What the task asks >> Only lines containing the string "desktop" belong in the answer; find them in the records and copy them.

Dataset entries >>
:::::
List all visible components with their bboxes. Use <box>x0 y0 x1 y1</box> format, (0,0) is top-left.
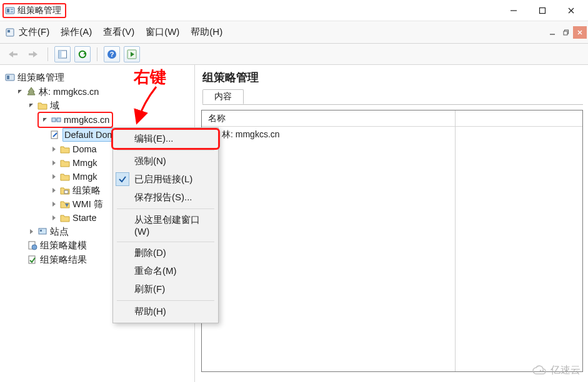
svg-rect-3 <box>11 11 13 12</box>
expand-icon[interactable] <box>50 214 57 222</box>
ctx-delete[interactable]: 删除(D) <box>113 244 218 262</box>
menu-window[interactable]: 窗口(W) <box>146 26 179 38</box>
ctx-enforce[interactable]: 强制(N) <box>113 152 218 170</box>
svg-rect-25 <box>52 118 56 122</box>
ctx-delete-label: 删除(D) <box>134 247 166 258</box>
gpo-folder-icon <box>60 185 70 195</box>
back-button[interactable] <box>5 46 21 62</box>
ctx-save-report[interactable]: 保存报告(S)... <box>113 189 218 207</box>
minimize-button[interactable] <box>499 1 528 20</box>
tree-gp-results[interactable]: 组策略结果 <box>27 253 87 266</box>
column-separator[interactable] <box>455 110 456 371</box>
column-header-name[interactable]: 名称 <box>202 110 582 127</box>
refresh-button[interactable] <box>74 46 91 62</box>
menu-bar: 文件(F) 操作(A) 查看(V) 窗口(W) 帮助(H) <box>0 21 588 44</box>
mdi-minimize-button[interactable] <box>546 26 559 39</box>
tree-gp-modeling[interactable]: 组策略建模 <box>27 239 87 252</box>
show-hide-tree-button[interactable] <box>54 46 71 62</box>
forward-button[interactable] <box>25 46 41 62</box>
tree-gpo-container-label: 组策略 <box>72 184 101 197</box>
maximize-button[interactable] <box>528 1 557 20</box>
tree-wmi-label: WMI 筛 <box>72 198 103 210</box>
svg-rect-26 <box>57 118 61 122</box>
ou-folder-icon <box>60 172 70 182</box>
tree-wmi-filters[interactable]: WMI 筛 <box>50 198 103 210</box>
svg-rect-24 <box>7 76 9 79</box>
domains-folder-icon <box>37 100 47 110</box>
svg-rect-29 <box>64 190 68 193</box>
content-area: 右键 组策略管理 林: mmgkcs <box>0 65 588 382</box>
menu-action[interactable]: 操作(A) <box>61 26 92 38</box>
expand-icon[interactable] <box>50 187 57 194</box>
gpmc-root-icon <box>5 72 15 82</box>
collapse-icon[interactable] <box>16 88 24 96</box>
ctx-edit[interactable]: 编辑(E)... <box>113 130 218 148</box>
expand-icon[interactable] <box>50 145 57 153</box>
toolbar-separator <box>97 47 97 61</box>
forest-icon <box>26 87 36 97</box>
expand-icon[interactable] <box>50 200 57 208</box>
tree-ou-domain-controllers[interactable]: Doma <box>50 143 97 155</box>
menu-view[interactable]: 查看(V) <box>103 26 134 38</box>
tree-starter-gpos[interactable]: Starte <box>50 212 97 224</box>
grid-row-forest-label: 林: mmgkcs.cn <box>222 129 280 140</box>
tree-domain[interactable]: mmgkcs.cn <box>39 113 112 127</box>
column-header-name-label: 名称 <box>208 113 226 124</box>
tree-ou-mmgk1[interactable]: Mmgk <box>50 157 97 169</box>
tab-contents[interactable]: 内容 <box>202 89 244 104</box>
ctx-refresh-label: 刷新(F) <box>134 283 165 294</box>
toolbar-separator <box>47 47 48 61</box>
ctx-link-enabled[interactable]: 已启用链接(L) <box>113 170 218 189</box>
ctx-help-label: 帮助(H) <box>134 306 166 316</box>
domain-icon <box>51 115 61 125</box>
expand-icon[interactable] <box>27 228 35 235</box>
grid-row-forest[interactable]: 林: mmgkcs.cn <box>202 127 582 143</box>
cloud-icon <box>532 365 547 376</box>
svg-rect-31 <box>40 230 42 232</box>
run-button[interactable] <box>124 46 140 62</box>
menu-file[interactable]: 文件(F) <box>19 26 49 38</box>
context-menu: 编辑(E)... 强制(N) 已启用链接(L) 保存报告(S)... 从这里创建… <box>112 127 219 323</box>
check-icon <box>116 172 129 186</box>
mdi-window-controls <box>546 26 588 39</box>
tree-root[interactable]: 组策略管理 <box>5 71 64 84</box>
ctx-edit-label: 编辑(E)... <box>134 133 174 144</box>
close-button[interactable] <box>557 1 586 20</box>
ctx-refresh[interactable]: 刷新(F) <box>113 280 218 298</box>
ctx-help[interactable]: 帮助(H) <box>113 303 218 321</box>
mdi-restore-button[interactable] <box>559 26 573 39</box>
help-button[interactable]: ? <box>104 46 120 62</box>
ctx-new-window[interactable]: 从这里创建窗口(W) <box>113 211 218 240</box>
gpmc-app-icon <box>5 6 15 16</box>
modeling-icon <box>27 240 37 250</box>
svg-rect-16 <box>29 53 33 55</box>
tree-modeling-label: 组策略建模 <box>40 239 87 252</box>
tree-ou-mmgk1-label: Mmgk <box>72 157 97 169</box>
window-controls <box>499 1 586 20</box>
tree-sites[interactable]: 站点 <box>27 225 69 238</box>
sites-icon <box>37 227 47 237</box>
svg-rect-15 <box>13 53 17 55</box>
mdi-close-button[interactable] <box>573 26 587 39</box>
tree-forest[interactable]: 林: mmgkcs.cn <box>16 86 99 98</box>
ctx-new-window-label: 从这里创建窗口(W) <box>134 214 200 237</box>
tree-sites-label: 站点 <box>50 225 69 238</box>
svg-point-36 <box>542 370 544 371</box>
tree-results-label: 组策略结果 <box>40 253 87 266</box>
tree-gpo-container[interactable]: 组策略 <box>50 184 101 197</box>
collapse-icon[interactable] <box>41 116 49 124</box>
expand-icon[interactable] <box>50 173 57 180</box>
ou-folder-icon <box>60 144 70 154</box>
ctx-separator <box>117 150 214 150</box>
svg-rect-2 <box>11 9 13 10</box>
menu-help[interactable]: 帮助(H) <box>191 26 222 38</box>
ctx-separator <box>117 300 214 301</box>
tree-domains[interactable]: 域 <box>27 99 59 112</box>
collapse-icon[interactable] <box>27 102 35 109</box>
details-grid[interactable]: 名称 林: mmgkcs.cn <box>201 110 583 372</box>
svg-rect-1 <box>7 9 9 12</box>
ctx-rename[interactable]: 重命名(M) <box>113 262 218 280</box>
expand-icon[interactable] <box>50 159 57 167</box>
svg-rect-30 <box>39 228 46 234</box>
tree-ou-mmgk2[interactable]: Mmgk <box>50 170 97 183</box>
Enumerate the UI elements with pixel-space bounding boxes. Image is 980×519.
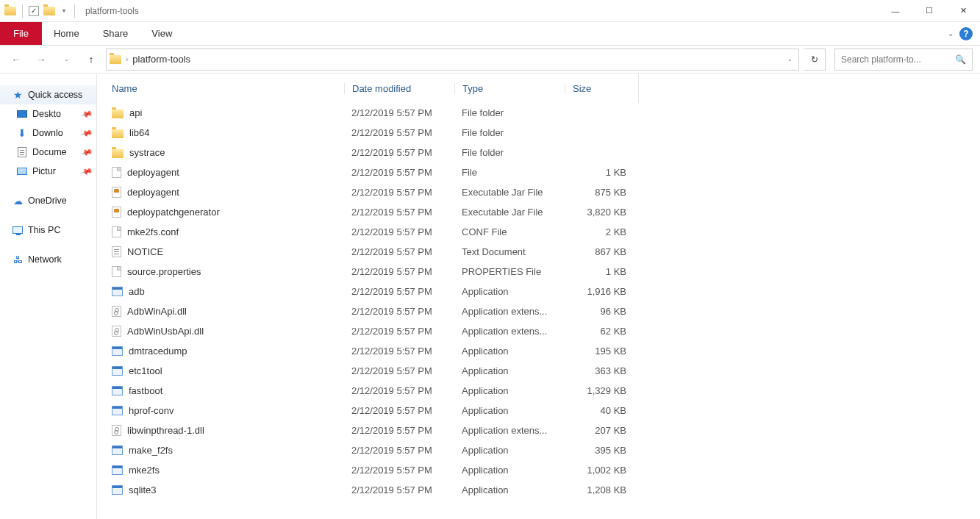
file-size: 1,329 KB xyxy=(565,385,638,396)
address-dropdown[interactable]: ⌄ xyxy=(784,56,795,62)
file-row[interactable]: libwinpthread-1.dll2/12/2019 5:57 PMAppl… xyxy=(109,420,980,440)
column-header-date[interactable]: Date modified xyxy=(344,83,454,94)
file-name: AdbWinUsbApi.dll xyxy=(127,326,204,337)
file-type: CONF File xyxy=(454,226,565,237)
folder-icon xyxy=(112,110,124,118)
file-row[interactable]: AdbWinUsbApi.dll2/12/2019 5:57 PMApplica… xyxy=(109,321,980,341)
file-row[interactable]: dmtracedump2/12/2019 5:57 PMApplication1… xyxy=(109,341,980,361)
file-row[interactable]: deployagent2/12/2019 5:57 PMExecutable J… xyxy=(109,182,980,202)
file-size: 363 KB xyxy=(565,365,638,376)
chevron-right-icon[interactable]: › xyxy=(126,55,128,63)
file-type: Application xyxy=(454,286,565,297)
search-input[interactable]: Search platform-to... 🔍 xyxy=(834,49,973,71)
qat-properties-button[interactable]: ✓ xyxy=(29,6,39,16)
file-name: NOTICE xyxy=(127,246,163,257)
qat-dropdown[interactable]: ▾ xyxy=(60,7,68,14)
file-date: 2/12/2019 5:57 PM xyxy=(344,147,454,158)
column-header-name[interactable]: Name xyxy=(109,83,344,94)
file-date: 2/12/2019 5:57 PM xyxy=(344,385,454,396)
column-header-type[interactable]: Type xyxy=(454,83,565,94)
file-row[interactable]: systrace2/12/2019 5:57 PMFile folder xyxy=(109,143,980,162)
tab-view[interactable]: View xyxy=(140,22,184,45)
sidebar-item-onedrive[interactable]: ☁ OneDrive xyxy=(0,191,96,210)
file-row[interactable]: mke2fs.conf2/12/2019 5:57 PMCONF File2 K… xyxy=(109,222,980,242)
app-icon xyxy=(112,485,123,495)
file-name: make_f2fs xyxy=(129,445,173,456)
column-header-size[interactable]: Size xyxy=(565,83,638,94)
sidebar-item-label: Network xyxy=(28,254,62,265)
file-date: 2/12/2019 5:57 PM xyxy=(344,226,454,237)
tab-share[interactable]: Share xyxy=(91,22,140,45)
navigation-bar: ← → ⌄ ↑ › platform-tools ⌄ ↻ Search plat… xyxy=(0,46,980,74)
pc-icon xyxy=(12,225,24,235)
sidebar-item-label: This PC xyxy=(28,225,60,235)
app-icon xyxy=(112,445,123,455)
file-name: deploypatchgenerator xyxy=(127,207,220,218)
file-row[interactable]: sqlite32/12/2019 5:57 PMApplication1,208… xyxy=(109,480,980,500)
file-row[interactable]: lib642/12/2019 5:57 PMFile folder xyxy=(109,123,980,143)
jar-icon xyxy=(112,187,121,198)
network-icon: 🖧 xyxy=(12,254,24,265)
file-type: Application extens... xyxy=(454,326,565,337)
file-name: AdbWinApi.dll xyxy=(127,306,187,317)
file-row[interactable]: deploypatchgenerator2/12/2019 5:57 PMExe… xyxy=(109,202,980,222)
file-size: 195 KB xyxy=(565,346,638,357)
file-size: 867 KB xyxy=(565,246,638,257)
sidebar-item-network[interactable]: 🖧 Network xyxy=(0,250,96,269)
sidebar-item-pictures[interactable]: Pictur📌 xyxy=(0,162,96,181)
folder-icon xyxy=(4,7,16,15)
minimize-button[interactable]: — xyxy=(879,0,912,22)
file-icon xyxy=(112,266,121,277)
sidebar-item-quick-access[interactable]: ★ Quick access xyxy=(0,85,96,104)
file-row[interactable]: make_f2fs2/12/2019 5:57 PMApplication395… xyxy=(109,440,980,460)
tab-home[interactable]: Home xyxy=(42,22,91,45)
file-row[interactable]: AdbWinApi.dll2/12/2019 5:57 PMApplicatio… xyxy=(109,301,980,321)
file-row[interactable]: deployagent2/12/2019 5:57 PMFile1 KB xyxy=(109,162,980,182)
file-name: deployagent xyxy=(127,167,179,178)
address-bar[interactable]: › platform-tools ⌄ xyxy=(106,49,799,71)
file-icon xyxy=(112,226,121,237)
breadcrumb[interactable]: platform-tools xyxy=(132,54,190,65)
folder-icon xyxy=(112,129,124,138)
file-row[interactable]: adb2/12/2019 5:57 PMApplication1,916 KB xyxy=(109,282,980,301)
document-icon xyxy=(16,147,28,157)
desktop-icon xyxy=(16,109,28,119)
back-button[interactable]: ← xyxy=(6,49,26,70)
refresh-button[interactable]: ↻ xyxy=(804,49,826,71)
file-row[interactable]: source.properties2/12/2019 5:57 PMPROPER… xyxy=(109,262,980,282)
file-type: File folder xyxy=(454,107,565,118)
close-button[interactable]: ✕ xyxy=(946,0,980,22)
download-icon: ⬇ xyxy=(16,128,28,138)
sidebar-item-label: Docume xyxy=(32,147,67,157)
sidebar-item-this-pc[interactable]: This PC xyxy=(0,221,96,240)
sidebar-item-desktop[interactable]: Deskto📌 xyxy=(0,104,96,124)
file-size: 3,820 KB xyxy=(565,207,638,218)
sidebar-item-label: Deskto xyxy=(32,109,61,119)
file-date: 2/12/2019 5:57 PM xyxy=(344,207,454,218)
file-row[interactable]: etc1tool2/12/2019 5:57 PMApplication363 … xyxy=(109,361,980,381)
file-name: deployagent xyxy=(127,187,179,198)
file-row[interactable]: api2/12/2019 5:57 PMFile folder xyxy=(109,103,980,123)
file-row[interactable]: fastboot2/12/2019 5:57 PMApplication1,32… xyxy=(109,381,980,401)
file-row[interactable]: mke2fs2/12/2019 5:57 PMApplication1,002 … xyxy=(109,460,980,480)
app-icon xyxy=(112,366,123,376)
file-row[interactable]: hprof-conv2/12/2019 5:57 PMApplication40… xyxy=(109,401,980,420)
forward-button[interactable]: → xyxy=(31,49,51,70)
file-type: Application xyxy=(454,484,565,495)
sidebar-item-downloads[interactable]: ⬇Downlo📌 xyxy=(0,124,96,143)
maximize-button[interactable]: ☐ xyxy=(912,0,946,22)
file-row[interactable]: NOTICE2/12/2019 5:57 PMText Document867 … xyxy=(109,242,980,262)
file-tab[interactable]: File xyxy=(0,22,42,45)
file-type: File folder xyxy=(454,147,565,158)
title-bar: ✓ ▾ platform-tools — ☐ ✕ xyxy=(0,0,980,22)
up-button[interactable]: ↑ xyxy=(81,49,101,70)
sidebar-item-documents[interactable]: Docume📌 xyxy=(0,143,96,162)
navigation-pane: ★ Quick access Deskto📌⬇Downlo📌Docume📌Pic… xyxy=(0,74,97,519)
ribbon-expand-icon[interactable]: ⌄ xyxy=(948,29,954,37)
file-icon xyxy=(112,167,121,178)
file-date: 2/12/2019 5:57 PM xyxy=(344,425,454,436)
jar-icon xyxy=(112,207,121,218)
recent-dropdown[interactable]: ⌄ xyxy=(56,49,76,70)
file-size: 395 KB xyxy=(565,445,638,456)
help-button[interactable]: ? xyxy=(959,27,973,40)
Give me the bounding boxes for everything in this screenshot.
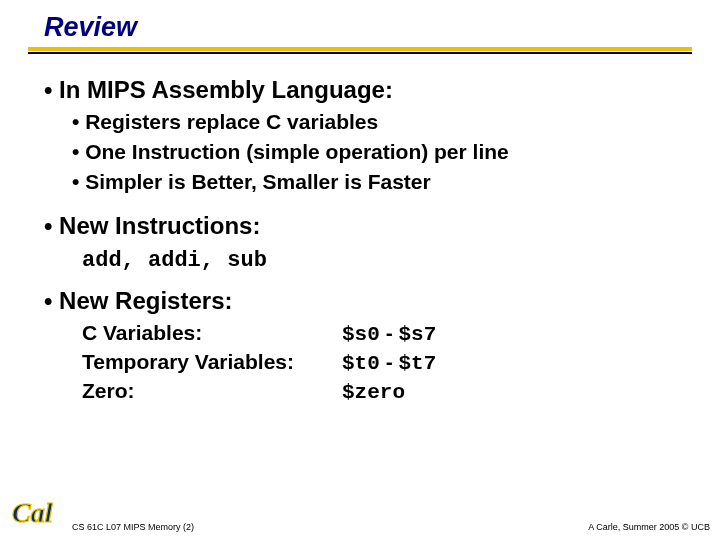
table-row: Zero: $zero: [82, 379, 680, 404]
bullet-l2: Registers replace C variables: [72, 110, 680, 134]
reg-label: Temporary Variables:: [82, 350, 342, 374]
footer-left-text: CS 61C L07 MIPS Memory (2): [72, 522, 194, 532]
reg-label: Zero:: [82, 379, 342, 403]
slide-content: In MIPS Assembly Language: Registers rep…: [0, 54, 720, 404]
slide-title: Review: [44, 12, 720, 43]
cal-logo: Cal: [10, 492, 66, 532]
slide-footer: Cal CS 61C L07 MIPS Memory (2) A Carle, …: [0, 492, 720, 532]
table-row: Temporary Variables: $t0 - $t7: [82, 350, 680, 375]
svg-text:Cal: Cal: [12, 497, 53, 528]
bullet-l1: New Instructions:: [44, 212, 680, 240]
bullet-l2: One Instruction (simple operation) per l…: [72, 140, 680, 164]
bullet-l2: Simpler is Better, Smaller is Faster: [72, 170, 680, 194]
reg-value: $zero: [342, 381, 405, 404]
register-table: C Variables: $s0 - $s7 Temporary Variabl…: [82, 321, 680, 404]
reg-value: $s0 - $s7: [342, 321, 436, 346]
reg-label: C Variables:: [82, 321, 342, 345]
table-row: C Variables: $s0 - $s7: [82, 321, 680, 346]
bullet-l1: In MIPS Assembly Language:: [44, 76, 680, 104]
title-underline: [28, 47, 692, 54]
reg-value: $t0 - $t7: [342, 350, 436, 375]
footer-right-text: A Carle, Summer 2005 © UCB: [588, 522, 710, 532]
bullet-l1: New Registers:: [44, 287, 680, 315]
code-line: add, addi, sub: [82, 248, 680, 273]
:::::
Result for this exercise >>
desktop-icon xyxy=(16,109,28,119)
sidebar-item-desktop[interactable]: Deskto📌 xyxy=(0,104,96,124)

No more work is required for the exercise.